For a moderately complex query I am trying to optimize, I noticed that removing the TOP n
clause changes the execution plan. I would have guessed that when a query includes TOP n
the database engine would run the query ignoring the the TOP
clause, and then at the end just shrink that result set down to the n number of rows that was requested. The graphical execution plan seems to indicate this is the case -- TOP
is the "last" step. But it appears there is more going on.
My question is, how (and why) does a TOP n clause impact the execution plan of a query?

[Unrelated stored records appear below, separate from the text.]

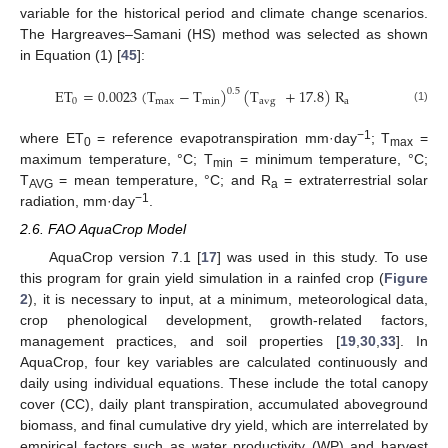
variable for the historical period and climate change scenarios.
The Hargreaves–Samani (HS) method was selected as shown
in Equation (1) [
45
]:
ET
=
0.0023
(
T
−
T
)
(
T
+
17.8
)
R
0.5
0
max
min
avg
a
(1)
−1
where ET
= reference evapotranspiration mm·day
; T
=
0
max
maximum temperature, °C; T
= minimum temperature, °C;
min
T
= mean temperature, °C; and R
= extraterrestrial solar
AVG
a
−1
radiation, mm·day
.
2.6. FAO AquaCrop Model
AquaCrop version 7.1 [
17
] was used in this study. To use
this program for grain yield simulation in a rainfed crop (
Figure
2
), it is necessary to input, at a minimum, meteorological data,
crop phenological development, growth-related factors,
management practices, and soil properties [
19
,
30
,
33
]. In
AquaCrop, four key variables are calculated continuously and
daily using individual equations. These include the total canopy
cover (CC), daily plant transpiration, accumulated aboveground
biomass, and final cumulative dry yield, which are interrelated by
empirical factors such as water productivity (WP) and harvest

Here is a simplified version of what is going on in my case:
The query is matching rows from two tables, A and B.
Without the TOP
clause, the optimizer estimates there will be 19k rows from table A and 46k rows from table B. The actual number of rows returned is 16k for A and 13k for B. A hash match is used to join these two results sets for a total of 69 rows (then a sort is applied). This query happens very quickly.
When I add TOP 1001
the optimizer does not use a hash match; instead it first sorts the results from table A (same estimate/actual of 19k/16k) and does a nested loop against table B. The estimated number of rows for table B is now 1, and the strange thing is that the TOP n
directly affects the estimated number of executions (index seek) against B -- it appears to always be 2n+1, or in my case 2003. This estimate changes accordingly if I change TOP n
. Of course, since this is a nested join the actual number of executions is 16k (the number of rows from table A) and this slows down the query.
The query has an ORDER BY
clause. Adding TOP
changes where in the plan this sort occurs, but I'm more concerned about how it affects the number of executions of index seeks against table B.
The actual scenario is a bit more complex but this captures the basic idea/behavior. Both tables are searched using index seeks. This is SQL Server 2008 R2 Enterprise edition.